UPDATE: The Chickamauga Lock is back open. Two days earlier than announced.  An official with the U. S. Army Corps of Engineers says the lock reopened at 1:00 p.m. Eastern. 

:   The Chickamauga Lock is scheduled to reopen this week.  More than week ahead of schedule.  

The 74-year-old lock was shut down last Tuesday after a routine inspection revealed a crack in the anchorage of the upper gate.  

The U.S. Army Corps of Engineers and TVA have been working to repair the structure, which has halted barge and recreational traffic.  

Officials say the problem was not as extensive as originally thought, and they plan to have all repairs completed and the lock re-opened by Thursday.  


: The Chickamauga Lock is closed while repairs are made to part of the upper gate.

Monday, the U. S. Army Corps of Engineers closed the lock when a routine inspection showed that the anchorage of the upper gate needed immediate repair.   The closure is expected to last three weeks. 

An official with the Corps says the anchorage assembly has to be removed so a more detailed inspection can be done and repairs plans finalized. 

The Corps is aware of the impact of the closure on commercial and recreational vehicles and will be working as quickly as possible.

An official with the Tennessee River Valley Association says if the lock were to close, approximately 150,000-200,000 truck will be back on the already crowded roadways. 

A news release issued by U.S. Senator Lamar Alexander today said:

“This underscores the urgent need to rebuild Chickamauga Lock. The most important step Congress can take is to allow barge owners to pay more to go through the lock, as they have offered to do, which would mean reconstruction could begin as early as fall of 2015. It's hard for me to understand any reason not to do this when recreational boaters would not pay a higher fee and all boats would get through the lock more rapidly.”

In May of this year, Alexander announced that Congress had approved final passage of legislation to authorize more funding for the nation's inland waterways, which could lead to replacement of Chickamauga Lock by as much as six years earlier than the previously projected completion of 2026.

President Obama signed the legislation into law.

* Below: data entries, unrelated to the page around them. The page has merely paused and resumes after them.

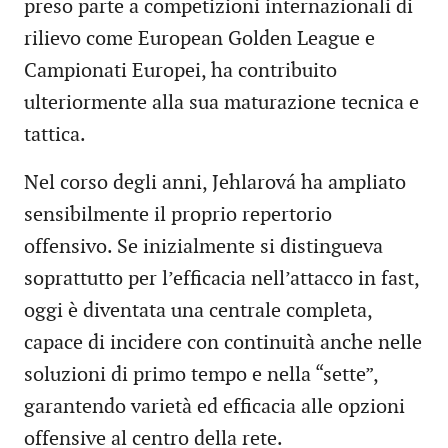
preso parte a competizioni internazionali di
rilievo come European Golden League e
Campionati Europei, ha contribuito
ulteriormente alla sua maturazione tecnica e
tattica.
Nel corso degli anni, Jehlarová ha ampliato
sensibilmente il proprio repertorio
offensivo. Se inizialmente si distingueva
soprattutto per l’efficacia nell’attacco in fast,
oggi è diventata una centrale completa,
capace di incidere con continuità anche nelle
soluzioni di primo tempo e nella “sette”,
garantendo varietà ed efficacia alle opzioni
offensive al centro della rete.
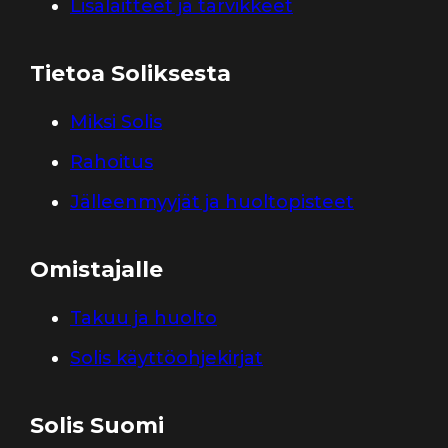
Lisälaitteet ja tarvikkeet
Tietoa Soliksesta
Miksi Solis
Rahoitus
Jälleenmyyjät ja huoltopisteet
Omistajalle
Takuu ja huolto
Solis käyttöohjekirjat
Solis Suomi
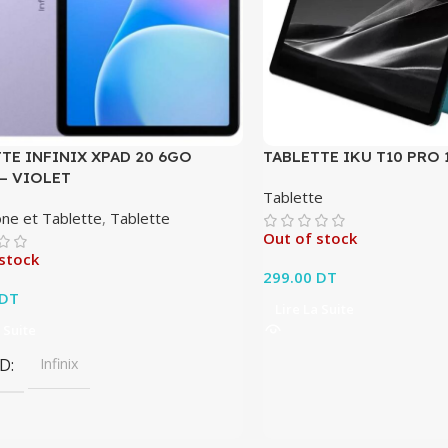
TE INFINIX XPAD 20 6GO
TABLETTE IKU T10 PRO 1
– VIOLET
Tablette
ne et Tablette
,
Tablette
Out of stock
stock
299.00
DT
DT
Lire La Suite
 Suite
D
Infinix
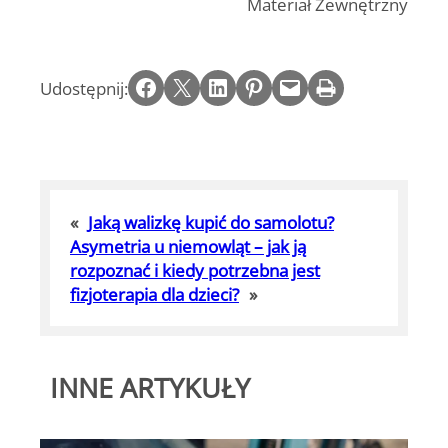
Materiał Zewnętrzny
Share on Facebook
Email this Page
Share on LinkedIn
Share on Pinterest
Email this Page
Print this Page
Udostępnij:
«
Jaką walizkę kupić do samolotu?
Asymetria u niemowląt – jak ją
rozpoznać i kiedy potrzebna jest
fizjoterapia dla dzieci?
»
INNE ARTYKUŁY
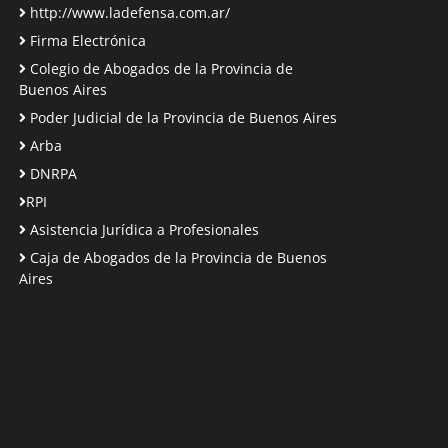
http://www.ladefensa.com.ar/
Firma Electrónica
Colegio de Abogados de la Provincia de
Buenos Aires
Poder Judicial de la Provincia de Buenos Aires
Arba
DNRPA
RPI
Asistencia Jurídica a Profesionales
Caja de Abogados de la Provincia de Buenos
Aires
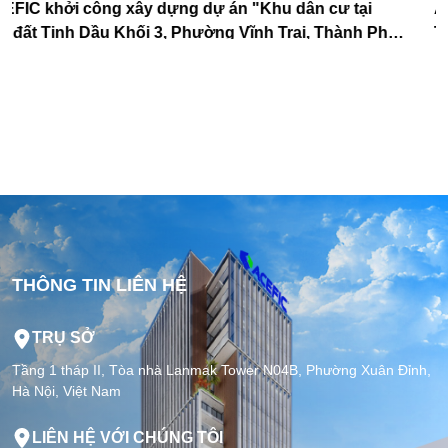
ACEFIC HOÀN THÀNH CẤT NÓC DỰ ÁN FPT PLAZA
hố
TRƯỚC TIẾN ĐỘ – KHẲNG ĐỊNH UY TÍN TỔNG THẦ
THI CÔNG
THÔNG TIN LIÊN HỆ
TRỤ SỞ
Tầng 1 tháp II, Tòa nhà Lanmak Tower N04B, Phường Xuân Đỉnh,
Hà Nội, Việt Nam
LIÊN HỆ VỚI CHÚNG TÔI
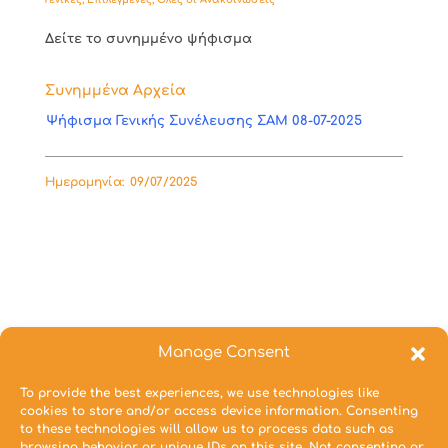
Δείτε το συνημμένο ψήφισμα
Συνημμένα Αρχεία
Ψήφισμα Γενικής Συνέλευσης ΣΑΜ 08-07-2025
Ημερομηνία:
09/07/2025
Manage Consent
To provide the best experiences, we use technologies like
cookies to store and/or access device information. Consenting
to these technologies will allow us to process data such as
browsing behavior or unique IDs on this site. Not consenting or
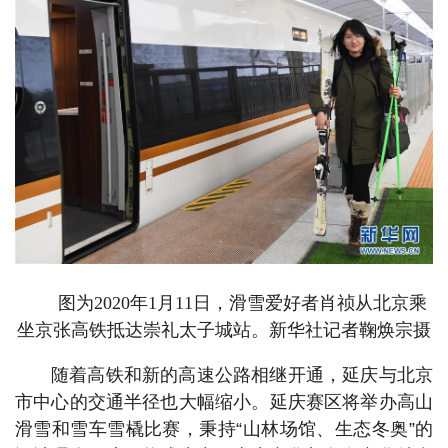
图为2020年1月11日，滑雪爱好者肖祯从北京乘
坐京张高铁抵达崇礼太子城站。新华社记者鞠焕宗摄
随着高铁和新的高速公路相继开通，延庆与北京
市中心的交通半径也大幅缩小。延庆赛区将举办高山
滑雪和雪车雪橇比赛，秉持“山林场馆、生态冬奥”的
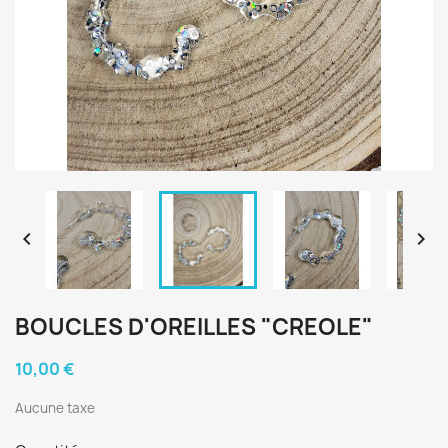


BOUCLES D'OREILLES "CREOLE"
10,00 €
Aucune taxe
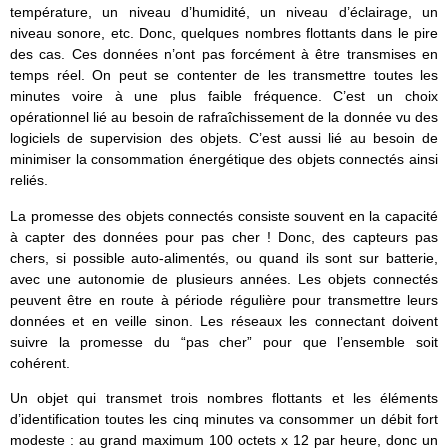
température, un niveau d’humidité, un niveau d’éclairage, un
niveau sonore, etc. Donc, quelques nombres flottants dans le pire
des cas. Ces données n’ont pas forcément à être transmises en
temps réel. On peut se contenter de les transmettre toutes les
minutes voire à une plus faible fréquence. C’est un choix
opérationnel lié au besoin de rafraîchissement de la donnée vu des
logiciels de supervision des objets. C’est aussi lié au besoin de
minimiser la consommation énergétique des objets connectés ainsi
reliés.
La promesse des objets connectés consiste souvent en la capacité
à capter des données pour pas cher ! Donc, des capteurs pas
chers, si possible auto-alimentés, ou quand ils sont sur batterie,
avec une autonomie de plusieurs années. Les objets connectés
peuvent être en route à période régulière pour transmettre leurs
données et en veille sinon. Les réseaux les connectant doivent
suivre la promesse du “pas cher” pour que l’ensemble soit
cohérent.
Un objet qui transmet trois nombres flottants et les éléments
d’identification toutes les cinq minutes va consommer un débit fort
modeste : au grand maximum 100 octets x 12 par heure, donc un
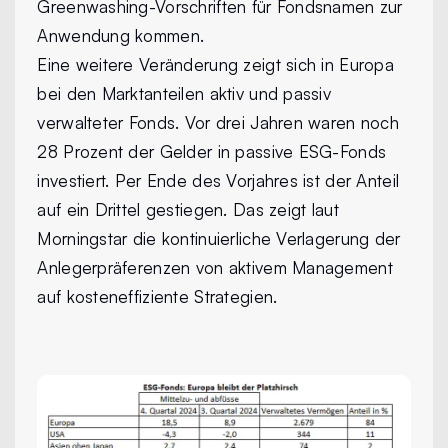
Greenwashing-Vorschriften für Fondsnamen zur
Anwendung kommen.
Eine weitere Veränderung zeigt sich in Europa
bei den Marktanteilen aktiv und passiv
verwalteter Fonds. Vor drei Jahren waren noch
28 Prozent der Gelder in passive ESG-Fonds
investiert. Per Ende des Vorjahres ist der Anteil
auf ein Drittel gestiegen. Das zeigt laut
Morningstar die kontinuierliche Verlagerung der
Anlegerpräferenzen von aktivem Management
auf kosteneffiziente Strategien.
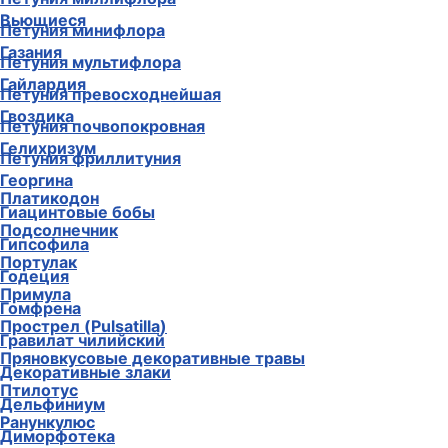
Вьющиеся
Петуния минифлора
Газания
Петуния мультифлора
Гайлардия
Петуния превосходнейшая
Гвоздика
Петуния почвопокровная
Гелихризум
Петуния фриллитуния
Георгина
Платикодон
Гиацинтовые бобы
Подсолнечник
Гипсофила
Портулак
Годеция
Примула
Гомфрена
Прострел (Pulsatilla)
Гравилат чилийский
Пряновкусовые декоративные травы
Декоративные злаки
Птилотус
Дельфиниум
Ранункулюс
Диморфотека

“Congress has done the right thing by finally agreeing to put Chickamauga Lock fourth in the line of essential American waterways to be rebuilt, and authorizing new funding to do it,” Alexander said. “But the work will not be done fast enough to keep jobs flowing into East Tennessee until Congress accepts the offer of barge owners to pay more to accelerate the work. Their offer is in everyone's interest, including recreational boaters who would not have to pay more but would see their waiting time to go through the lock reduced. Failure of the existing lock – a real possibility if the delay in funding takes too long – would threaten jobs in Chattanooga and throughout East Tennessee, including at the Oak Ridge National Laboratory, nuclear weapons facilities, nuclear power plants and manufacturing facilities. If the Lock is closed it will put at least 150,000 trucks back on I-75, and if the new expanded Lock is built it will take 100,000 trucks off I-75, according to the Tennessee River Valley Association.”